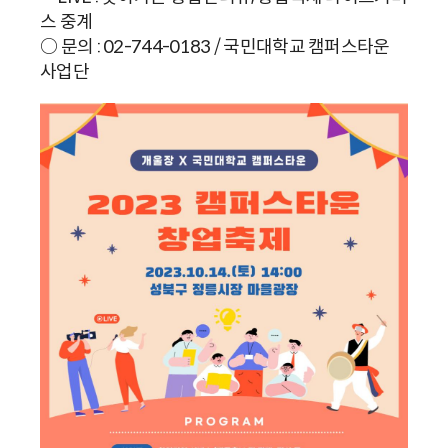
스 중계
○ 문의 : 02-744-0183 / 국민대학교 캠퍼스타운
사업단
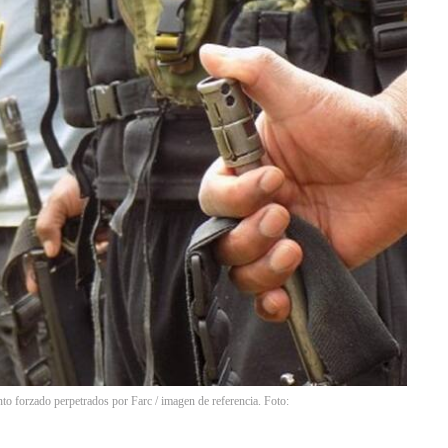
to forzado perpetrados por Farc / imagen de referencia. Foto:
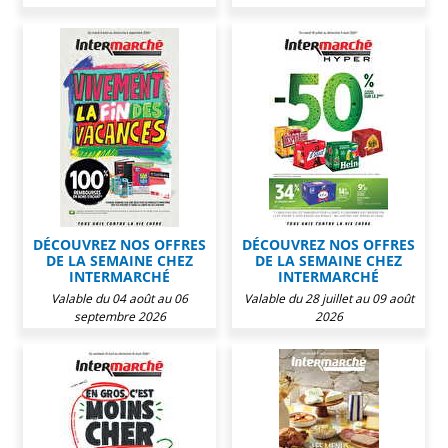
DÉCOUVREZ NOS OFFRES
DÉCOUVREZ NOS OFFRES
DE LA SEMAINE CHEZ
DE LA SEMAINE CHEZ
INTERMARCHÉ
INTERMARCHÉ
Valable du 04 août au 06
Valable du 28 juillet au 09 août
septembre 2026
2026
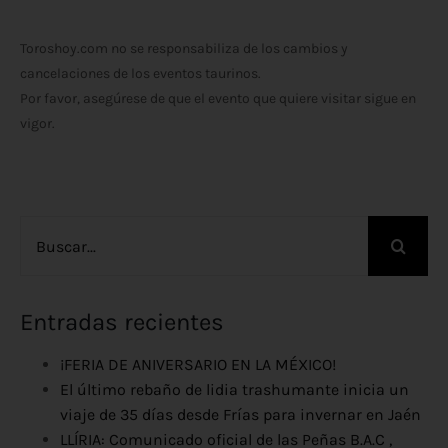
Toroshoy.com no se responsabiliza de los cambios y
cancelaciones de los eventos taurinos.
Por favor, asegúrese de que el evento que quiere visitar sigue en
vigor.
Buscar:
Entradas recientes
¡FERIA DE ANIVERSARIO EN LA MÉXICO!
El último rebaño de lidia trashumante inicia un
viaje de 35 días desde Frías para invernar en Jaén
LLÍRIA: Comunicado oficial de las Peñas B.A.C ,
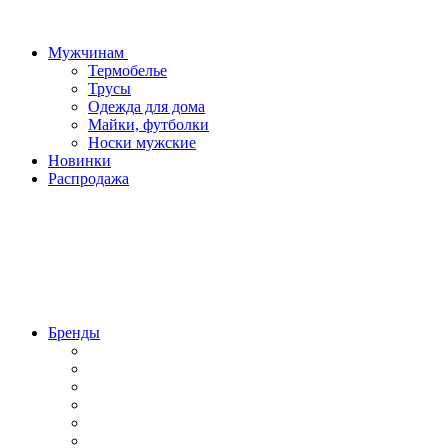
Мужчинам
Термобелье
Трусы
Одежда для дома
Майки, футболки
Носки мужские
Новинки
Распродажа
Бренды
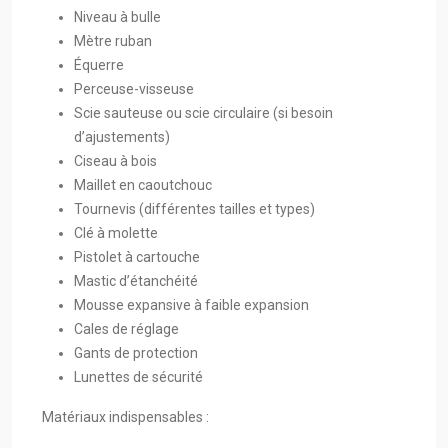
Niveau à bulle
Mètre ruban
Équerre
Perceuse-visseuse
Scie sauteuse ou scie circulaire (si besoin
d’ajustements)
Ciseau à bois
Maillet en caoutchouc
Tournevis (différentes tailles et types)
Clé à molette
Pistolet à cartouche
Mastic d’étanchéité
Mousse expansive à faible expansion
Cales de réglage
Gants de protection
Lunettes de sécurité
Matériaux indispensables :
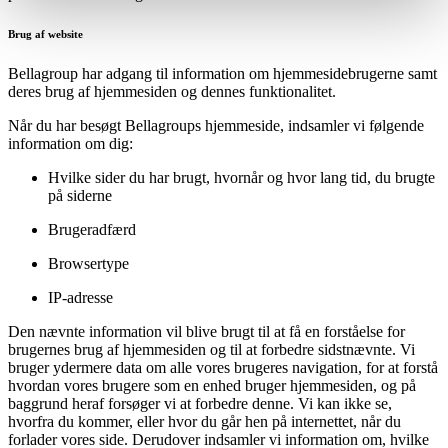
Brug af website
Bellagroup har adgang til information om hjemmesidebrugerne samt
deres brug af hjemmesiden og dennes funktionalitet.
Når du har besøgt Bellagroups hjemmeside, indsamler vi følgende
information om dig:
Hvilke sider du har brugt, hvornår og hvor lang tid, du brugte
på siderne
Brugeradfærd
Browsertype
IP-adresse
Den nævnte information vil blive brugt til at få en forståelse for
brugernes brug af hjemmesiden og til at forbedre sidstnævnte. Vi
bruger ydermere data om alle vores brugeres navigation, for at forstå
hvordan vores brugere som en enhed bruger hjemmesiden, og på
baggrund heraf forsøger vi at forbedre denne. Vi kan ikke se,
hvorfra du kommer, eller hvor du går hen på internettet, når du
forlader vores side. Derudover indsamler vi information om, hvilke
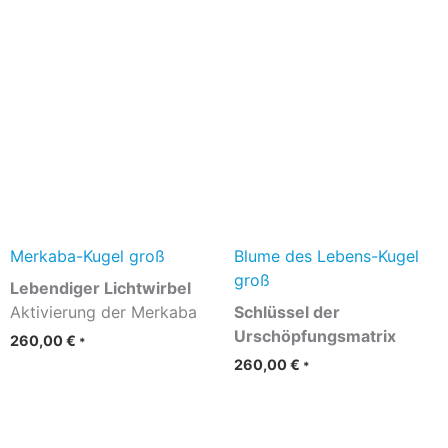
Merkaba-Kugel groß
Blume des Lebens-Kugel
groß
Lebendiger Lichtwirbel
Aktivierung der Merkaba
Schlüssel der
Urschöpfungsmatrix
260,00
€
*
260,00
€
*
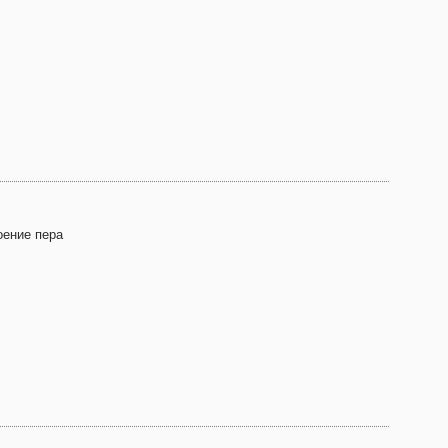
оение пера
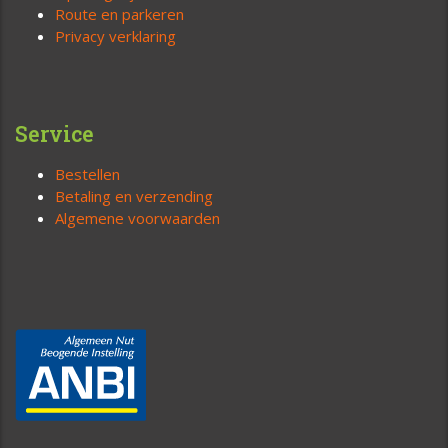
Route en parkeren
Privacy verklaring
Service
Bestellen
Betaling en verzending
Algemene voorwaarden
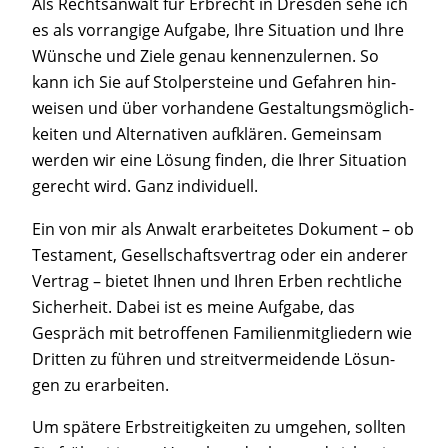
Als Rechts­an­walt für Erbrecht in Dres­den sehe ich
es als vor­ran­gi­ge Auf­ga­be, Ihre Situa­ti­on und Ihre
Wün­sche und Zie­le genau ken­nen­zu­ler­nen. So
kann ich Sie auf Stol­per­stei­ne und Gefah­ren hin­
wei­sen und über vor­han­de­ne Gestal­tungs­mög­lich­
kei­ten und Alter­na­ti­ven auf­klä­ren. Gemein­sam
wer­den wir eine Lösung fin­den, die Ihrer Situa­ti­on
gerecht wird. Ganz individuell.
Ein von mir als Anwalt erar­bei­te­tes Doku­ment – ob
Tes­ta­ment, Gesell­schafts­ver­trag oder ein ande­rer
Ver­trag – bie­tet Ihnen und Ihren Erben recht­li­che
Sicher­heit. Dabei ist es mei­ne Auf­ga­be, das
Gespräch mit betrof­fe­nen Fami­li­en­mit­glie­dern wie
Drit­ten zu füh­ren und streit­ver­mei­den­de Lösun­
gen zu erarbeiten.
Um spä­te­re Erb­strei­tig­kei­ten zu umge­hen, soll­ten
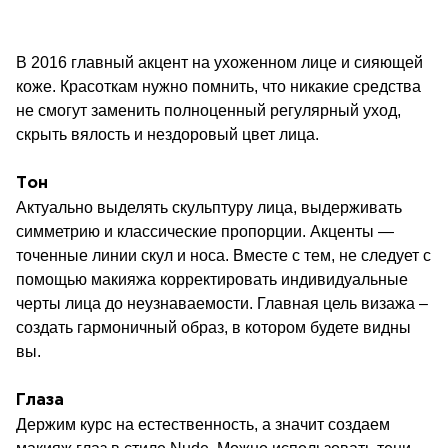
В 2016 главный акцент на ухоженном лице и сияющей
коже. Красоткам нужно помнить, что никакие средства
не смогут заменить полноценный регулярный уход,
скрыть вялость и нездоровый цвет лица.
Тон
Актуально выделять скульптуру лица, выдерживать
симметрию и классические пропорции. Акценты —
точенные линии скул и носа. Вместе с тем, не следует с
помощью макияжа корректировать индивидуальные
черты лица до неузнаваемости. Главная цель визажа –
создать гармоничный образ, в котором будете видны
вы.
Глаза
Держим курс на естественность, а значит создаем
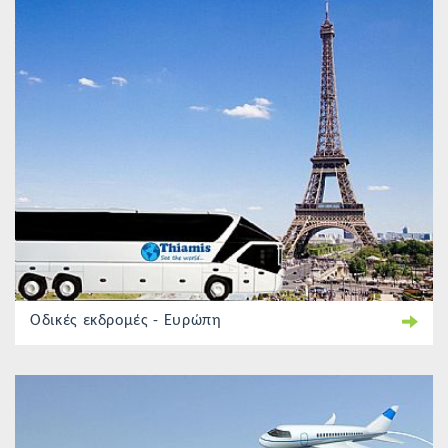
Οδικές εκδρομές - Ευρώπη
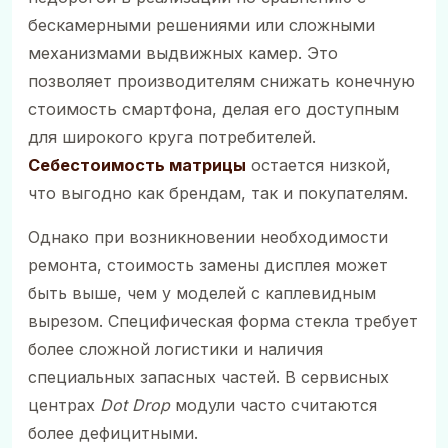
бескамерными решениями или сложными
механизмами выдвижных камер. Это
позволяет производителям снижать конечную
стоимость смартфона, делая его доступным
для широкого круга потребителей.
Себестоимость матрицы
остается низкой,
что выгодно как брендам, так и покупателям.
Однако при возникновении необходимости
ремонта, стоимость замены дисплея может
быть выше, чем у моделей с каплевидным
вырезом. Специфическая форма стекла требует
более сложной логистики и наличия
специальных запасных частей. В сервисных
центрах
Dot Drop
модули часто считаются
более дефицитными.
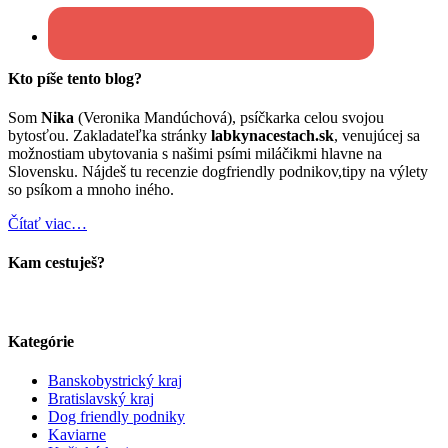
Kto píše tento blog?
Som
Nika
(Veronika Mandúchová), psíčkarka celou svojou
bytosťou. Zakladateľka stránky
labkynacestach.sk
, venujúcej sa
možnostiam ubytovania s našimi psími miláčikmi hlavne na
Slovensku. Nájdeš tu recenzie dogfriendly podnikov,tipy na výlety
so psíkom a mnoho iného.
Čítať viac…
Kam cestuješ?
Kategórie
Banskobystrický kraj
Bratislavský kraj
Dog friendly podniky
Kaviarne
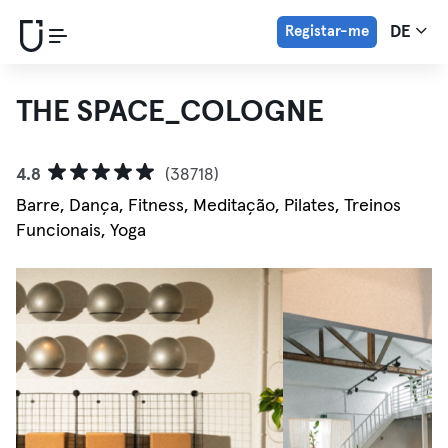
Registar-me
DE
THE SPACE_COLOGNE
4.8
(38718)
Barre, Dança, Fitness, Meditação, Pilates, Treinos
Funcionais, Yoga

### REQUIREMENT
What is needed is an exact transcription of the lines from the one holding "bytosťou. Zakladateľka stránky" to the end of the data, with every picture left out.

### ANSWER SPACE
bytosťou. Zakladateľka stránky
labkynacestach.sk
, venujúcej sa
možnostiam ubytovania s našimi psími miláčikmi hlavne na
Slovensku. Nájdeš tu recenzie dogfriendly podnikov,tipy na výlety
so psíkom a mnoho iného.
Čítať viac…
Kam cestuješ?
Kategórie
Banskobystrický kraj
Bratislavský kraj
Dog friendly podniky
Kaviarne
Registar-me
DE
THE SPACE_COLOGNE
4.8
(38718)
Barre, Dança, Fitness, Meditação, Pilates, Treinos
Funcionais, Yoga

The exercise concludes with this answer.